A41B-3029:
Improving and validating 3D models for the leaf energy balance in canopy-scale problems with complex geometry

Thursday, 18 December 2014
Brian Bailey1, Rob Stoll II1, Nathan E Miller1, Eric Pardyjak1 and Walter Mahaffee2, (1)University of Utah, Mechanical Engineering, Salt Lake City, UT, United States, (2)USDA ARS, Corvallis, OR, United States
Abstract:
Plants cover the majority of Earth’s land surface, and thus play a critical role in the surface energy balance. Within individual plant communities, the leaf energy balance is a fundamental component of most biophysical processes. Absorbed radiation drives the energy balance and provides the means by which plants produce food. Available energy is partitioned into sensible and latent heat fluxes to determine surface temperature, which strongly influences rates of metabolic activity and growth. The energy balance of an individual leaf is coupled with other leaves in the community through longwave radiation emission and advection through the air. This complex coupling can make scaling models from leaves to whole-canopies difficult, specifically in canopies with complex, heterogeneous geometries. We present a new three-dimensional canopy model that simultaneously resolves sub-tree to whole-canopy scales.

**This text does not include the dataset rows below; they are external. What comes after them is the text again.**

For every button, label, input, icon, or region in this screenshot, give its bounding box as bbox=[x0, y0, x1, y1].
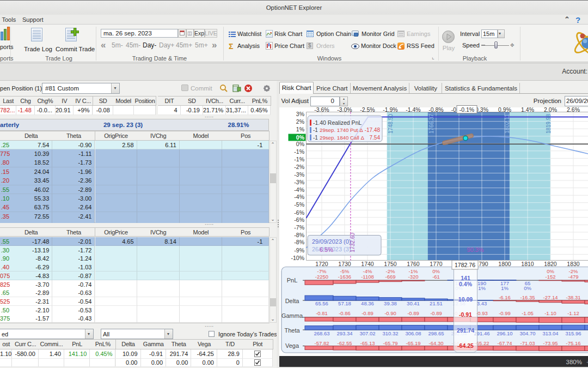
svg-text:-1: -1 bbox=[313, 127, 318, 133]
svg-text:141: 141 bbox=[461, 275, 470, 281]
svg-text:298.65: 298.65 bbox=[428, 330, 444, 336]
svg-text:-0.1%: -0.1% bbox=[460, 106, 474, 113]
svg-text:-6%: -6% bbox=[294, 209, 304, 216]
svg-text:-61: -61 bbox=[432, 274, 440, 280]
svg-text:39.38: 39.38 bbox=[384, 300, 397, 306]
svg-text:1819.98: 1819.98 bbox=[546, 113, 552, 134]
svg-text:-479: -479 bbox=[568, 274, 578, 280]
svg-text:-10%: -10% bbox=[291, 255, 304, 261]
svg-text:1820: 1820 bbox=[544, 261, 557, 267]
svg-text:29/09/2023 (0): 29/09/2023 (0) bbox=[312, 238, 351, 245]
svg-text:291.74: 291.74 bbox=[457, 327, 474, 334]
svg-text:304.70: 304.70 bbox=[519, 330, 535, 336]
svg-text:-75.16: -75.16 bbox=[566, 340, 581, 346]
svg-text:-6%: -6% bbox=[294, 216, 304, 223]
svg-text:380%: 380% bbox=[566, 359, 582, 365]
svg-text:-71.03: -71.03 bbox=[520, 340, 535, 346]
svg-text:1830: 1830 bbox=[567, 261, 580, 267]
svg-text:-2.5%: -2.5% bbox=[360, 106, 375, 113]
svg-text:0.4%: 0.4% bbox=[459, 281, 473, 287]
svg-text:1%: 1% bbox=[296, 126, 304, 132]
svg-text:-16.35: -16.35 bbox=[520, 294, 535, 300]
svg-text:-1.9%: -1.9% bbox=[383, 106, 397, 113]
svg-text:-0.81: -0.81 bbox=[316, 310, 328, 316]
svg-text:-152: -152 bbox=[545, 274, 555, 280]
svg-text:-73.95: -73.95 bbox=[543, 340, 558, 346]
svg-text:-6.16: -6.16 bbox=[499, 294, 511, 300]
svg-text:1%: 1% bbox=[501, 285, 509, 291]
svg-text:307.02: 307.02 bbox=[359, 330, 375, 336]
svg-text:-7%: -7% bbox=[294, 224, 304, 231]
svg-text:PnL: PnL bbox=[287, 277, 298, 283]
svg-text:Theta: Theta bbox=[284, 327, 300, 334]
svg-text:1720: 1720 bbox=[315, 261, 328, 267]
svg-text:65.56: 65.56 bbox=[315, 300, 328, 306]
svg-text:-0.86: -0.86 bbox=[339, 310, 351, 316]
svg-text:-320: -320 bbox=[408, 274, 418, 280]
svg-text:1800: 1800 bbox=[498, 261, 511, 267]
svg-text:1766.37: 1766.37 bbox=[428, 113, 434, 134]
svg-text:7.54: 7.54 bbox=[370, 135, 381, 141]
svg-text:1748.50: 1748.50 bbox=[388, 113, 394, 134]
svg-text:-65.19: -65.19 bbox=[406, 340, 421, 346]
svg-text:48.36: 48.36 bbox=[361, 300, 374, 306]
svg-text:-0.8%: -0.8% bbox=[428, 106, 443, 113]
svg-text:Gamma: Gamma bbox=[281, 312, 303, 319]
svg-text:1760: 1760 bbox=[407, 261, 420, 267]
svg-text:-0.89: -0.89 bbox=[430, 310, 442, 316]
svg-text:-65.79: -65.79 bbox=[383, 340, 398, 346]
svg-text:0.9%: 0.9% bbox=[498, 106, 511, 113]
svg-text:-8%: -8% bbox=[294, 232, 304, 238]
svg-text:90.3%: 90.3% bbox=[467, 246, 483, 253]
svg-text:-64.25: -64.25 bbox=[457, 342, 474, 349]
svg-text:-9%: -9% bbox=[294, 247, 304, 254]
svg-text:-17.48: -17.48 bbox=[365, 127, 381, 133]
svg-text:1782.76: 1782.76 bbox=[455, 262, 475, 268]
svg-text:-62.55: -62.55 bbox=[338, 340, 352, 346]
svg-text:-2%: -2% bbox=[294, 164, 304, 170]
svg-text:-1.40 Realized PnL: -1.40 Realized PnL bbox=[313, 119, 362, 126]
svg-text:-1636: -1636 bbox=[338, 274, 351, 280]
svg-text:1802.11: 1802.11 bbox=[504, 114, 510, 134]
svg-text:57.18: 57.18 bbox=[338, 300, 351, 306]
svg-text:315.96: 315.96 bbox=[565, 330, 581, 336]
svg-text:-4%: -4% bbox=[294, 186, 304, 193]
svg-text:6.5%: 6.5% bbox=[320, 246, 333, 253]
svg-text:-0.91: -0.91 bbox=[459, 311, 472, 318]
svg-text:0%: 0% bbox=[296, 134, 305, 141]
svg-text:0.3%: 0.3% bbox=[475, 106, 488, 113]
svg-text:-57.82: -57.82 bbox=[315, 340, 329, 346]
svg-text:1810: 1810 bbox=[521, 261, 534, 267]
svg-text:3.43: 3.43 bbox=[477, 300, 487, 306]
svg-text:1%: 1% bbox=[478, 285, 486, 291]
svg-text:0%: 0% bbox=[296, 141, 304, 147]
svg-text:-0.89: -0.89 bbox=[407, 310, 419, 316]
svg-text:-1.4%: -1.4% bbox=[406, 106, 420, 113]
svg-text:1732.60: 1732.60 bbox=[350, 232, 356, 252]
svg-text:-8%: -8% bbox=[294, 239, 304, 245]
svg-text:-1108: -1108 bbox=[361, 274, 374, 280]
svg-text:-1%: -1% bbox=[294, 148, 304, 155]
svg-text:0%: 0% bbox=[524, 285, 531, 291]
svg-text:-3%: -3% bbox=[294, 171, 304, 178]
svg-text:3%: 3% bbox=[296, 111, 304, 117]
svg-text:-1.05: -1.05 bbox=[522, 310, 534, 316]
svg-text:-0.93: -0.93 bbox=[476, 310, 488, 316]
svg-text:29sep. 1840 Call Δ: 29sep. 1840 Call Δ bbox=[320, 135, 364, 141]
svg-text:Vega: Vega bbox=[285, 342, 299, 349]
svg-text:-1%: -1% bbox=[294, 156, 304, 162]
svg-text:296.10: 296.10 bbox=[497, 330, 512, 336]
svg-text:-4%: -4% bbox=[294, 194, 304, 200]
svg-text:2.6%: 2.6% bbox=[567, 106, 580, 113]
svg-text:-0.90: -0.90 bbox=[384, 310, 396, 316]
svg-text:29sep. 1740 Put Δ: 29sep. 1740 Put Δ bbox=[320, 127, 363, 133]
svg-text:-38.31: -38.31 bbox=[566, 294, 581, 300]
svg-text:-1.12: -1.12 bbox=[567, 310, 579, 316]
svg-text:1740: 1740 bbox=[361, 261, 374, 267]
svg-text:293.34: 293.34 bbox=[336, 330, 352, 336]
svg-text:2.0%: 2.0% bbox=[544, 106, 557, 113]
svg-text:306.08: 306.08 bbox=[405, 330, 421, 336]
svg-text:-1.10: -1.10 bbox=[544, 310, 556, 316]
svg-text:-2250: -2250 bbox=[315, 274, 328, 280]
svg-text:-27.14: -27.14 bbox=[543, 294, 558, 300]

The model provides spatially explicit predictions of net radiation exchange, boundary-layer and stomatal conductances, evapotranspiration rates, and ultimately leaf surface temperature. The radiation model includes complex physics such as anisotropic emission and scattering. Radiation calculations are accelerated by leveraging graphics processing unit (GPU) technology, which allows canopy-scale problems to be performed on a standard desktop workstation. Since validating the three-dimensional distribution of leaf temperature can be extremely challenging, we used several independent measurement techniques to quantify errors in measured and modeled values. When compared with measured leaf temperatures, the model gave a mean error of about 2°C, which was close to the estimated measurement uncertainty.